6. Rekening houdend met de regels dient op iedere dienst van het verlengd 3 ploegenrooster een BHV’er aanwezig te zijn.
7. Voor het uitvoeren van bepaalde elektrotechnische handelingen zal per dienst van het verlengd 3 ploegenrooster een VOP’er aanwezig zijn. Artikel 4 is eveneens voor de VOP’ers van toepassing. In de gevallen waarin de werkzaamheden een
tweede VOP’er vereisen, dan kan de consignatiedienst (ETD, MTD of ploegbaas) opgeroepen worden.
8. Per dienst van het verlengd 3 ploegenrooster wordt een reserve operator aangewezen die op basis van consignatie oproepbaar is om tijdens betreffende dienst in te vallen.
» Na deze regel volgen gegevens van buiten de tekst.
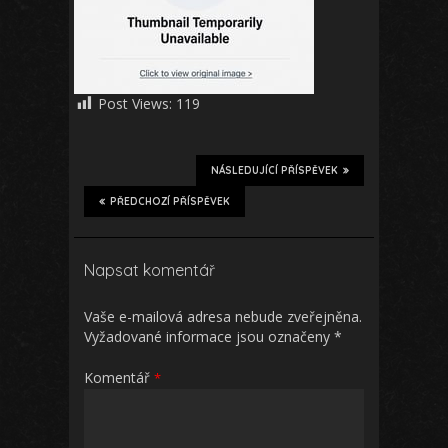
Post Views:
119
NÁSLEDUJÍCÍ PŘÍSPĚVEK
PŘEDCHOZÍ PŘÍSPĚVEK
Napsat komentář
Vaše e-mailová adresa nebude zveřejněna.
Vyžadované informace jsou označeny
*
Komentář
*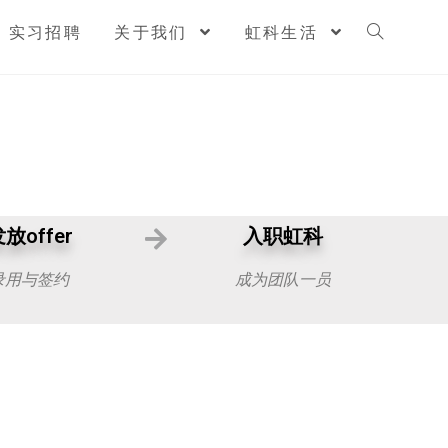
实习招聘
关于我们
虹科生活
放offer
入职虹科
录用与签约
成为团队一员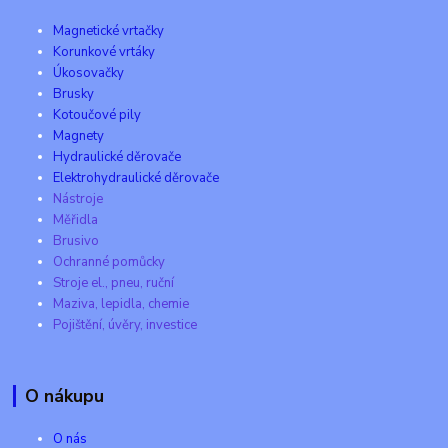
Magnetické vrtačky
Korunkové vrtáky
Úkosovačky
Brusky
Kotoučové pily
Magnety
Hydraulické děrovače
Elektrohydraulické děrovače
Nástroje
Měřidla
Brusivo
Ochranné pomůcky
Stroje el., pneu, ruční
Maziva, lepidla, chemie
Pojištění, úvěry, investice
O nákupu
O nás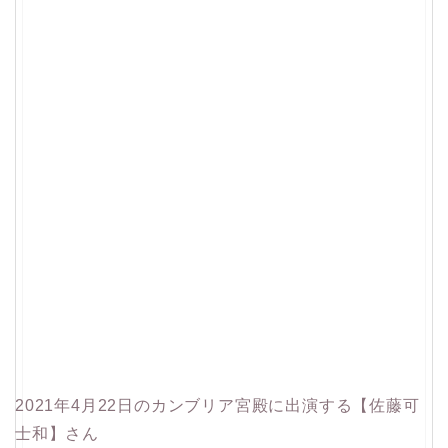
2021年4月22日のカンブリア宮殿に出演する【佐藤可
士和】さん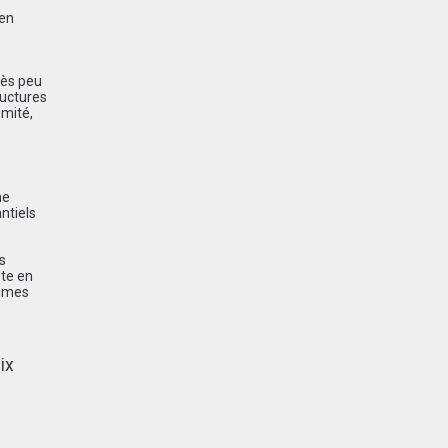
 en
rès peu
ructures
imité,
ne
ntiels
s
ste en
times
ix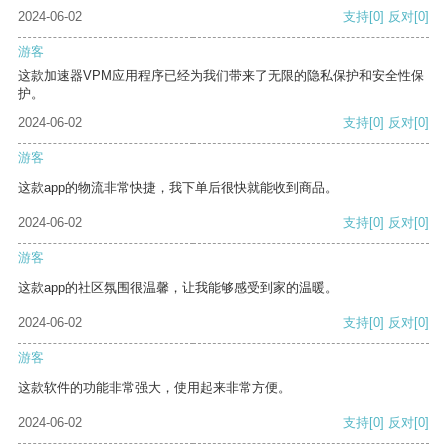
2024-06-02
支持
[0]
反对
[0]
游客
这款加速器VPM应用程序已经为我们带来了无限的隐私保护和安全性保
护。
2024-06-02
支持
[0]
反对
[0]
游客
这款app的物流非常快捷，我下单后很快就能收到商品。
2024-06-02
支持
[0]
反对
[0]
游客
这款app的社区氛围很温馨，让我能够感受到家的温暖。
2024-06-02
支持
[0]
反对
[0]
游客
这款软件的功能非常强大，使用起来非常方便。
2024-06-02
支持
[0]
反对
[0]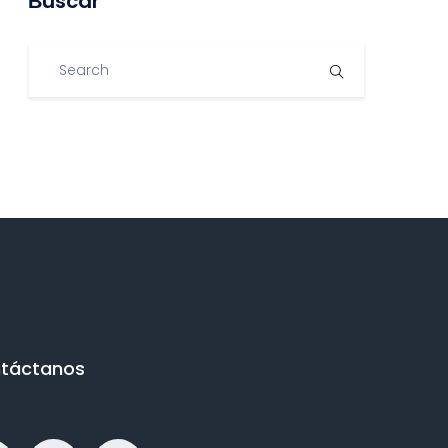
Βuscar
táctanos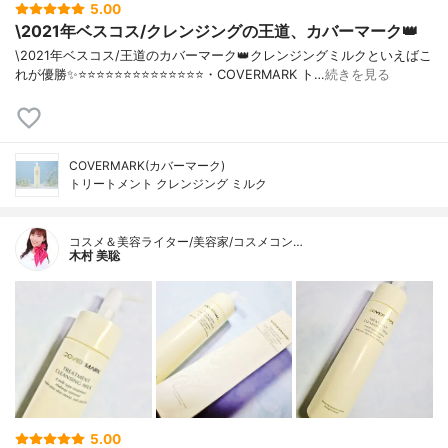
5.00
\2021年ベスコス/クレンジングの王道、カバーマーク👑
\2021年ベスコス/王道のカバーマーク👑クレンジングミルクといえばこ
れが優勝✨⭐️⭐️⭐️⭐️⭐️⭐️⭐️⭐️⭐️⭐️⭐️⭐️⭐️⭐️・COVERMARK ト…
続きを見る
COVERMARK(カバーマーク)
トリートメント クレンジング ミルク
コスメ＆美容ライター/美容家/コスメコン…
木村 美聡
5.00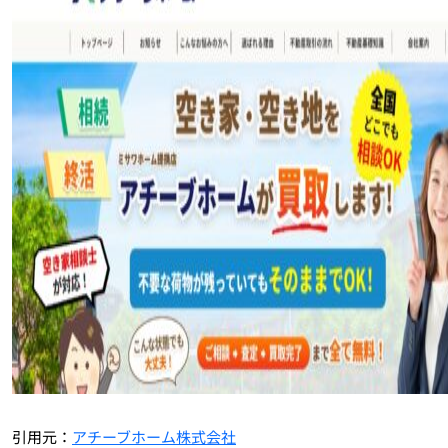
引用元：
アチーブホーム株式会社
De reserve operator is alleen oproepbaar in noodsituaties waarin een medewerker bijvoorbeeld door ziekte, plotseling uitvalt.
9. Het opnemen van verlof en/of vakanties dient gepland te worden conform de gangbare verlofregeling. Medewerkers kunnen onderling ruilen mits dit wordt gemeld aan de productieleiding en voldoet aan de Arbeidstijdenwet.